AngloGold mystified by Ghana government apathy

ANGLOGOLD Ashanti CEO, Srinivasan Venkatakrishnan, believes the integrity of the Obuasi orebody in Ghana is intact notwithstanding the prolonged invasion by hundreds of illegal miners at the site since February.

But he’s mystified by the lack of political will from the Ghanaian authorities to restore order at the mine. “I can’t understand what the situation is with the Ghanaian government. We are at a loss to explain it,” he said in an interview with Miningmx on Monday.

Security has been stationed at the mine gates, and vital equipment such as the headgear, is being protected. But that’s not where the miners are gaining access; after all, the mine has a 17 mile perimeter fence.

Compounding the issue is the fact the Ghanaian fiscus has as much to lose as AngloGold were the Obuasi orebody be allowed to degrade. Mothballing costs for the mine are about $50m a year but correctly reconfiguered, Obuasi stands to become a 500,000 ounce to 600,000 oz gold producer.

Before that, however, some $500m to $1bn in new investment is required, a sum that AngloGold said it can’t supply on its own hence its desire to find a joint venture partner.

Randgold Resources stood up to the plate last year. It conducted a due diligence but withdrew from the opportunity in relatively short order. Its reasons for the withdrawal are telling and suggest the current invasion was an accident about to happen.

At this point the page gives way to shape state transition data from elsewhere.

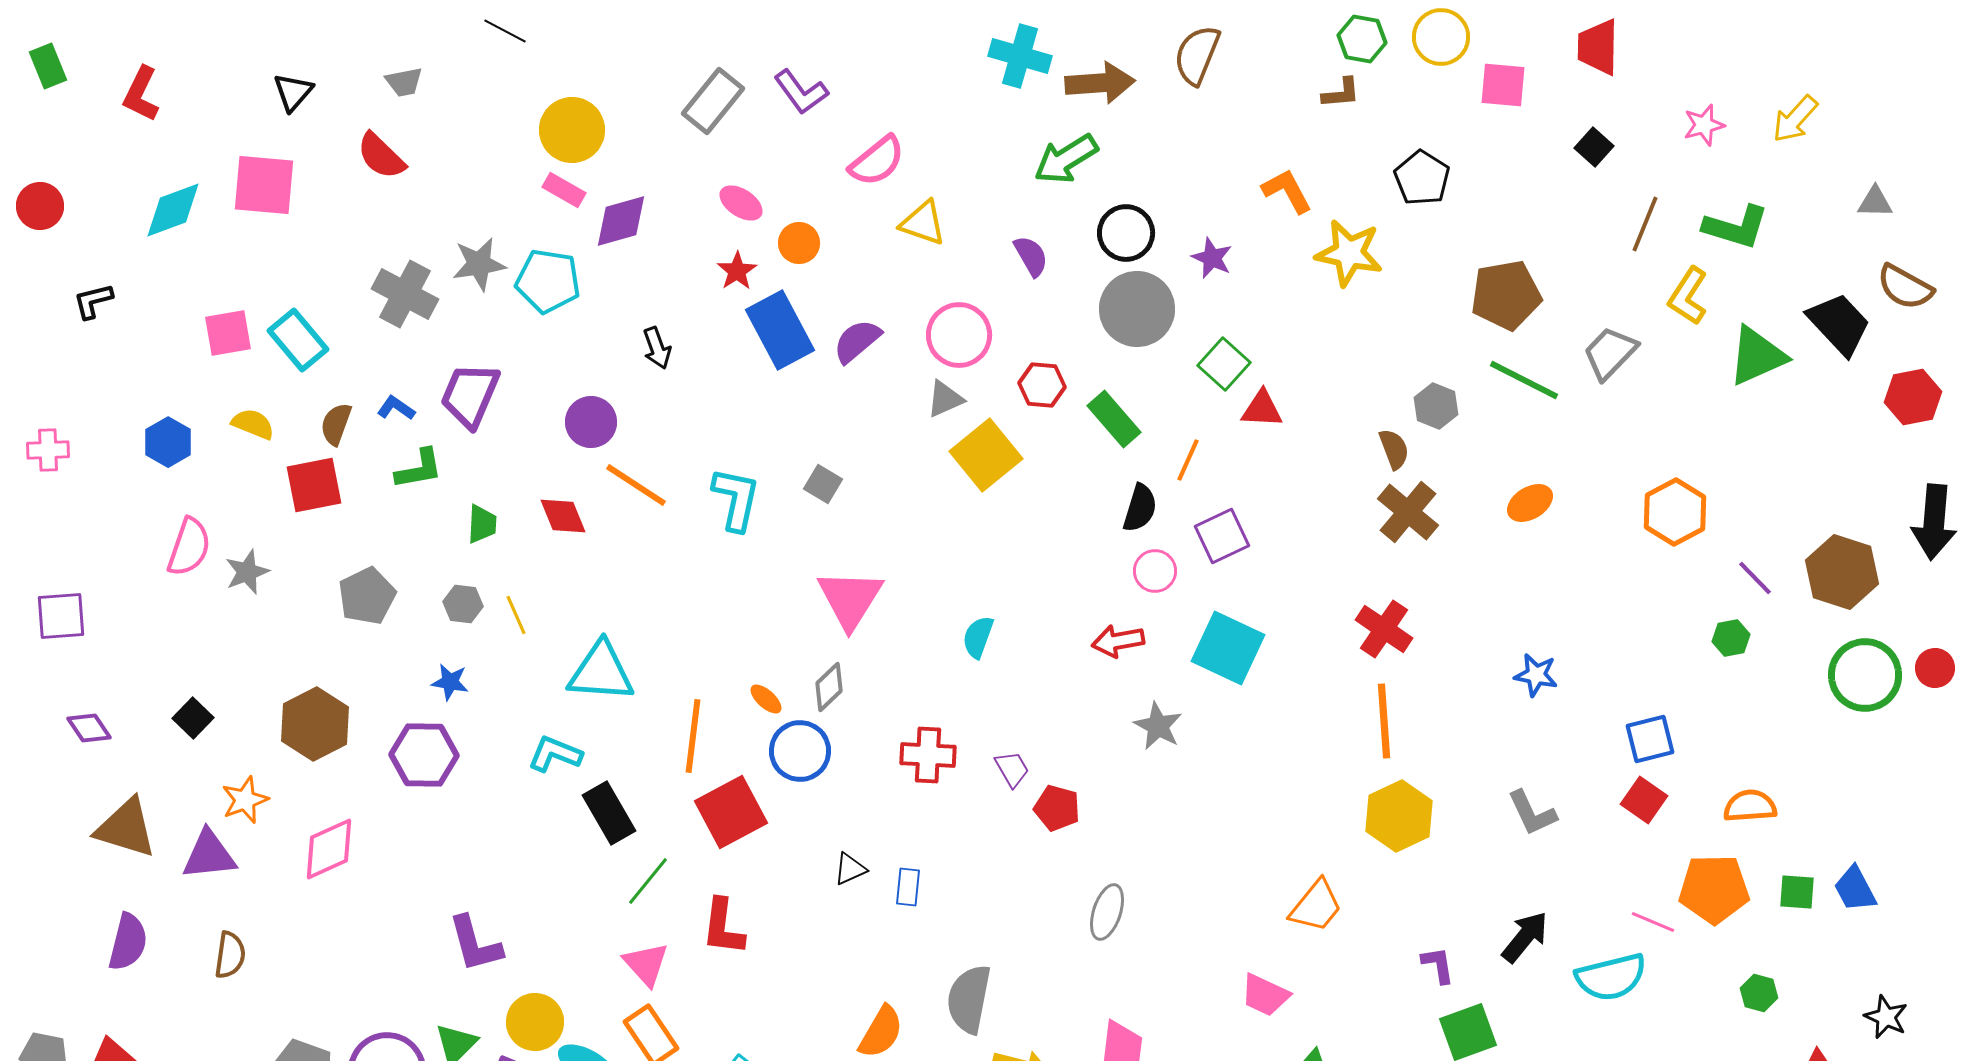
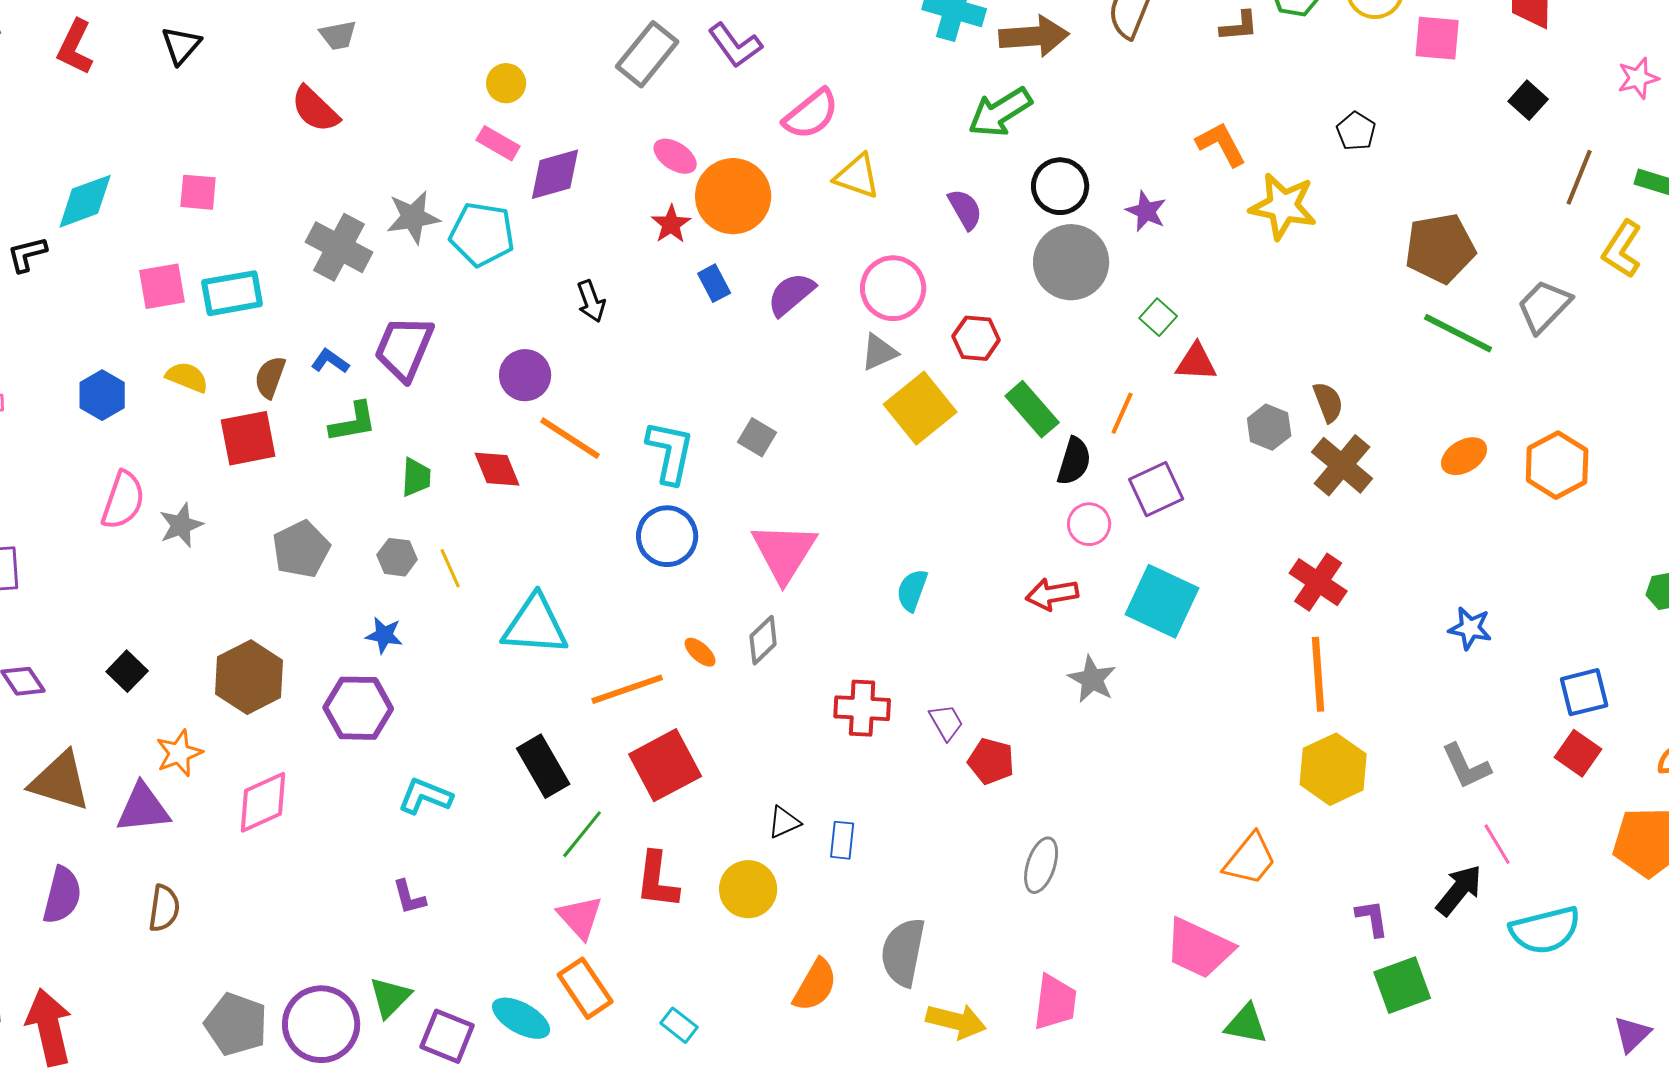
black triangle: (293, 92) -> (181, 45), moved
brown L-shape: (1341, 93) -> (1239, 26), moved
yellow circle: (572, 130) -> (506, 83), size x0.6
black pentagon: (1422, 178) -> (1356, 131), size x0.7
pink square: (264, 185) -> (198, 192), moved, size x0.6
cyan diamond: (173, 210) -> (85, 201), moved
orange circle: (799, 243) -> (733, 196), size x1.8
blue rectangle: (780, 330) -> (714, 283), size x0.5
cyan rectangle: (298, 340) -> (232, 293), turned -60
green square: (1224, 364) -> (1158, 317), size x0.7
gray hexagon: (1436, 406) -> (1269, 427), moved
green rectangle: (1114, 419) -> (1032, 409), moved
orange hexagon: (1675, 512) -> (1557, 465), moved
orange line: (693, 736) -> (627, 689), turned 64
blue circle: (800, 751) -> (667, 536), moved
cyan L-shape: (555, 754) -> (425, 796), moved
pink line: (1653, 922) -> (1497, 844), moved, turned 36
purple L-shape: (475, 944) -> (409, 897), size x0.6
pink trapezoid: (1265, 995) -> (1199, 948), size x1.4
yellow circle: (535, 1022) -> (748, 889), moved

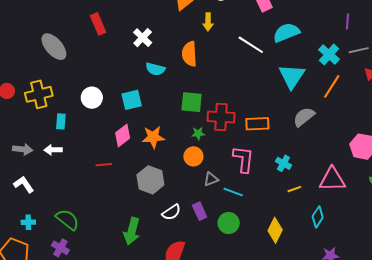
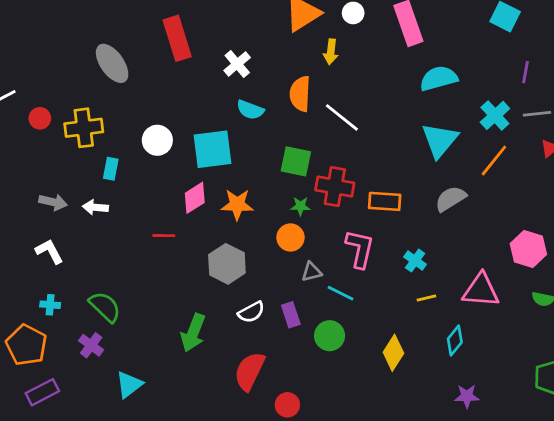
red rectangle: (98, 24) -> (177, 38), size x1.4
white line: (251, 45) -> (342, 117), moved
cyan square: (132, 100) -> (212, 149), size x1.4

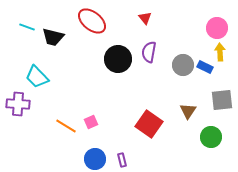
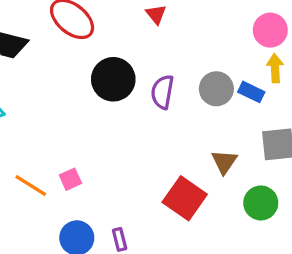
purple semicircle: (149, 52) -> (162, 92), moved
red square: (149, 124) -> (185, 198), moved

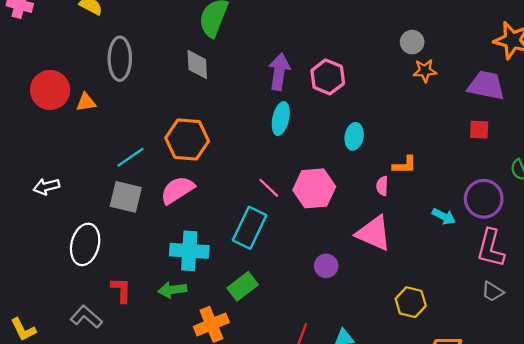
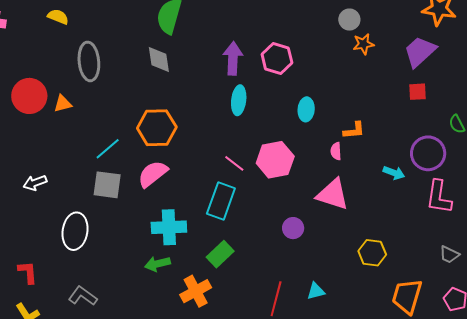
purple trapezoid: (486, 86) -> (420, 52), turned -48
red L-shape: (121, 290) -> (28, 272), moved
gray trapezoid: (492, 292) -> (449, 255), moved

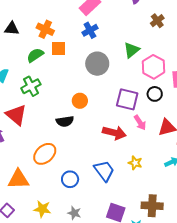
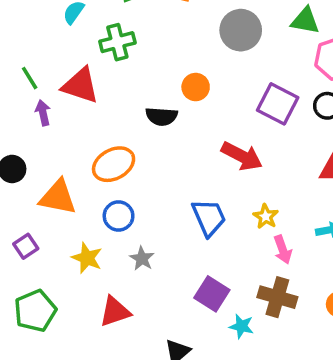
green triangle: (132, 50) -> (305, 21), turned 36
red triangle: (16, 115) -> (80, 85), turned -35
pink arrow: (140, 123) -> (283, 250), moved
blue circle: (70, 179) -> (119, 216), moved
gray star: (74, 213) -> (142, 259), moved

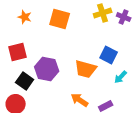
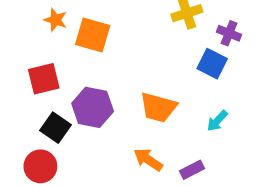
purple cross: (124, 17) -> (229, 33), moved
orange square: (60, 19) -> (93, 35), moved
blue square: (109, 55) -> (212, 64), moved

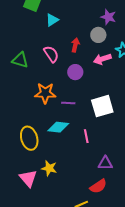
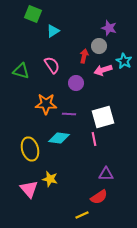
red arrow: (75, 45) -> (84, 56), moved
pink line: (86, 136) -> (94, 139), moved

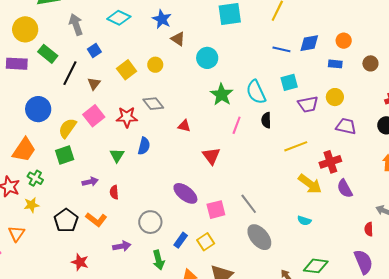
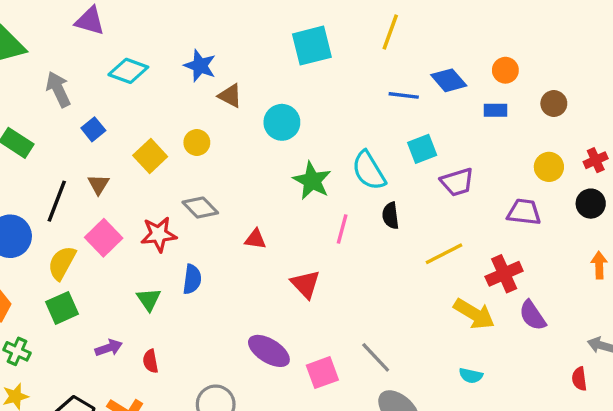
blue diamond: (309, 43) -> (449, 80), turned 65
black line: (70, 73) -> (57, 201), moved
yellow circle: (335, 97) -> (549, 167), moved

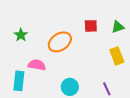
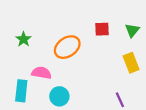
green triangle: (118, 27) -> (132, 30), turned -32
cyan circle: (70, 87) -> (59, 96), moved

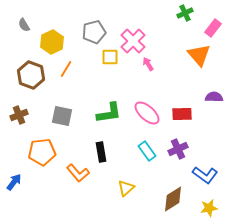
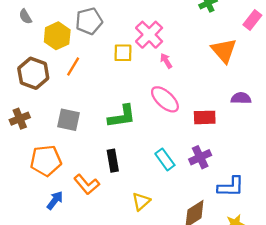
pink rectangle: (213, 28) -> (252, 20), moved
gray pentagon: (94, 32) -> (89, 21), moved
pink ellipse: (147, 113) -> (165, 99), moved
blue L-shape: (205, 175) -> (231, 187), turned -35
blue arrow: (14, 182) -> (55, 200), moved

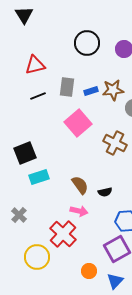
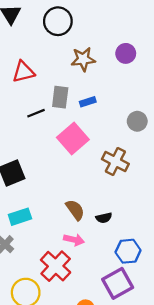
black circle: (87, 43) -> (58, 21), moved
brown star: (113, 90) -> (83, 59), moved
black line: (38, 96) -> (36, 113), moved
cyan rectangle: (39, 177) -> (20, 217), moved

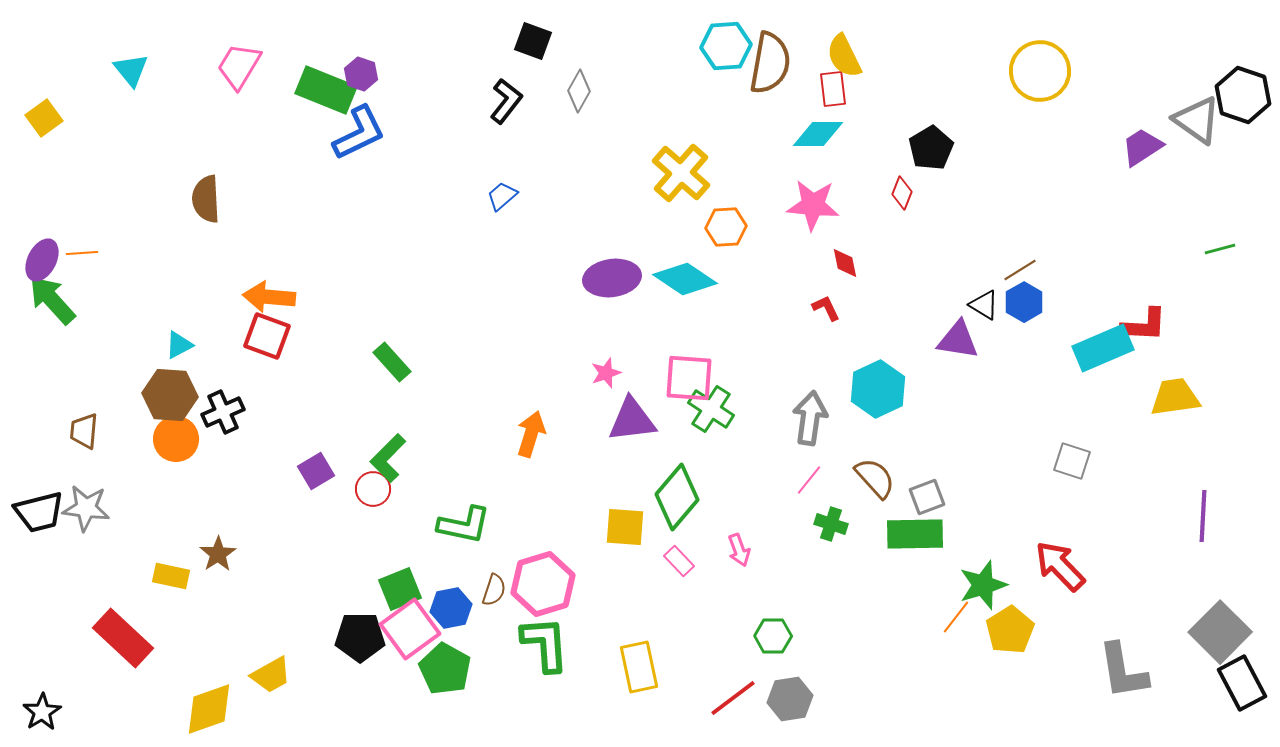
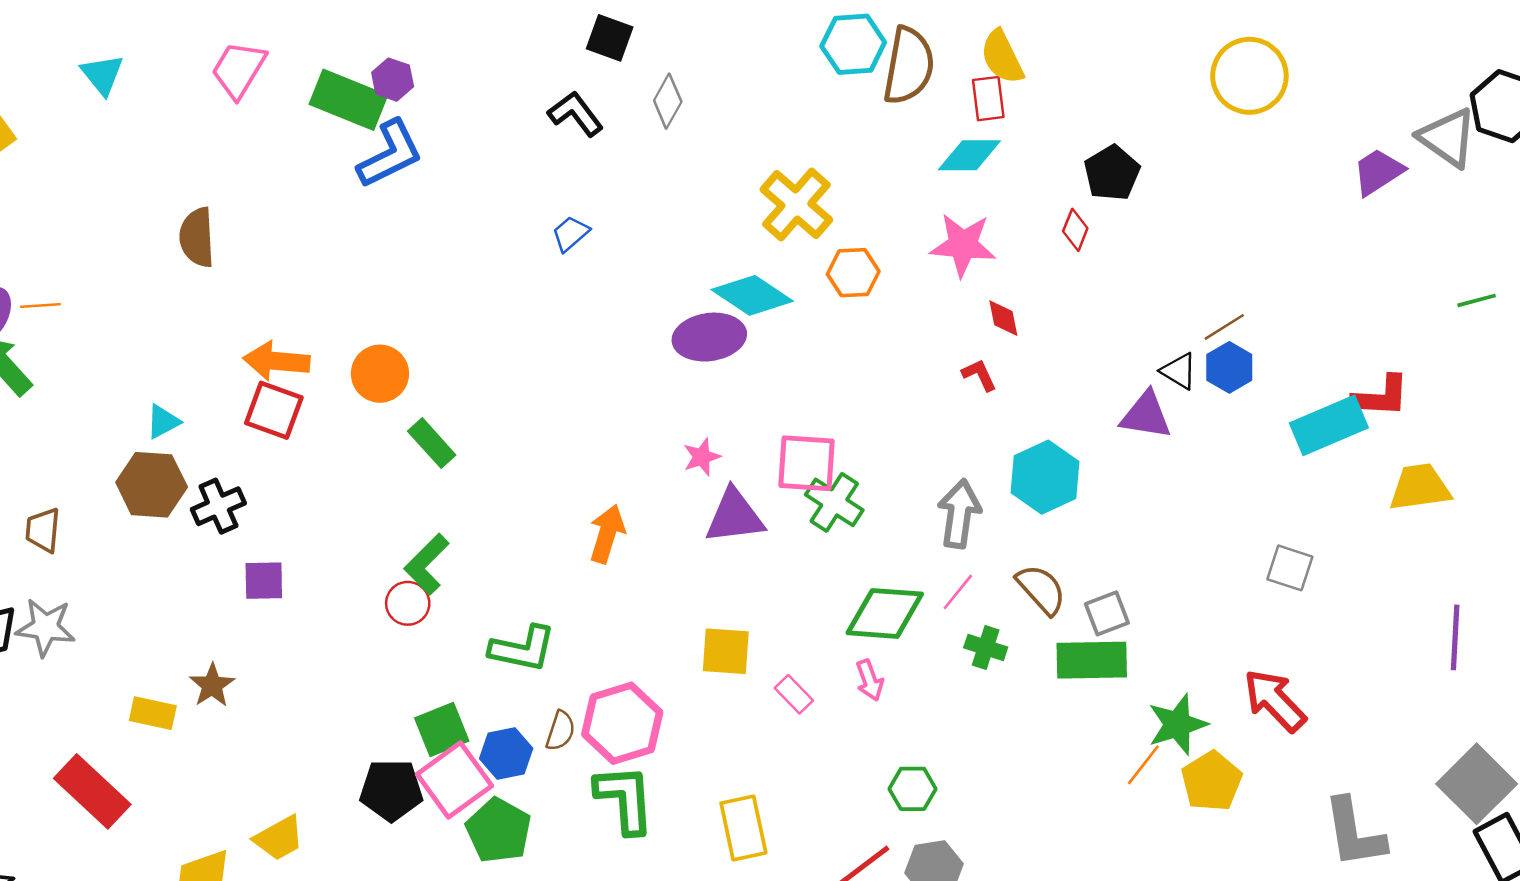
black L-shape: (506, 101) -> (576, 114), turned -75
cyan diamond: (685, 279) -> (752, 295), moved
orange circle: (176, 439) -> (380, 374), moved
purple square: (316, 471) -> (264, 581), moved, turned 30
green diamond: (677, 497) -> (885, 613), moved, turned 54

“The mine doesn’t have the social contract to mine and it seems to be in conflict with everyone,” said Mark Bristow, CEO of Randgold Resources in October, near the very beginning of the due diligence programme.

But he also hinted at the fact that ultimately the problem of Obuasi’s social problems is a government one. “If we don’t find a solution it will be the [Ghanaian] government’s problem. That is a hard discussion that has to take place,” he said.

Sources suggest the Ghanaian authorities are nowhere to be found when it comes to discussing Obuasi. Might this be related to the possibility that in an election year, hundreds of illegal mineworkers represent a constituency worth indulging?

“It’s much too narrow a constituency,” said an industry source. Perhaps though the Ghanaian authorities can’t afford a violent standoff with miners in the region.

There is, after all, much at stake. A small mineworkers association has been formed and since the illegal miners are working the high grade areas AngloGold elected to keep (it returned two-thirds of the site to the government for use by artisanal miners) a lot of money is being made.

According to an article by the Wall Street Journal, artisanal miners wanting to access the higher grade areas in the Obuasi lease AngloGold owns can double their income to $1,000 a month.

For now AngloGold’s hopes rest with the Washington-based International Centre for Settlement of Investment Disputes (ICSID) which has the ability to press home AngloGold’s contractual rights with the host country.

“The matter is ongoing,” said Venkatakrishan in a call to analysts. “Certainly we continue to engage with the government so we can go back in and assess the damage to infrastructure, including areas where still planned to mine,” he said.